Quest complete, the BFG will make short work of what's left
Doomguy: "Victory is mine! yet Earth remains beseiged by creatures unspeakably foul.  It will take a strong man to bring the light of freedom back to this planet.  A strong man with the biggest, baddest gun in the world!  Amen to that."

Damn right *insert manly grunt here*  Anyway, the comic is completely daft but has humour and charm.  The artwork is perfunctory, but more than made up for by the hilarious script.  If it was meant seriously, then that's even better because that would elevate it into high camp.  But either way, this comic is one of the better ones based on a videogame mainly because it sticks so closely to the games formula, the lack of storyline in the game itself forcing a simple but effective structure to the (hahaha) "narrative".  I'll be checking out some more comics based off videogame properties at some point in the future, and really none of them accurately portray the experience of playing the game they are based on as well as this Doom comic.  "Groovy".

They killed everyone you loved and your little dog too.


  1. This isn't the sort of comic I'd normally read, but I'm glad you liked it.
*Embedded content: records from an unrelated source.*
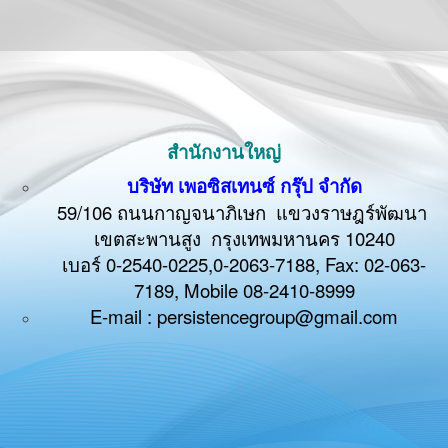
สำนักงานใหญ่
บริษัท เพอซิสเทนซ์ กรุ๊ป จำกัด
59/106 ถนนกาญจนาภิเษก แขวงราษฎร์พัฒนา
เขตสะพานสูง กรุงเทพมหานคร 10240
เบอร์ 0-2540-0225,0-2063-7188, Fax: 02-063-
7189, Mobile
08-2410-8999
E-mail : persistencegroup@gmail.com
I guess because all the violence is against fictional demonic nasties it doesn't count as being dehumanising.

    And at least now I know where you were getting the quotes in your sig from.

  2. Yeah, I tend to prefer my FPS games against zombies, or demons or mutants. I'm not big on shooters that pit you against human soldiers from real wars, I like the extra layer of fantasy!

    Ah, truly it was the sig gift that kept on giving. I feel a tad bereft now I have run out of quotes to use from it. It's probably just as well it was a short comic though, jokes are funnier if they aren't hammered into the ground by being too long.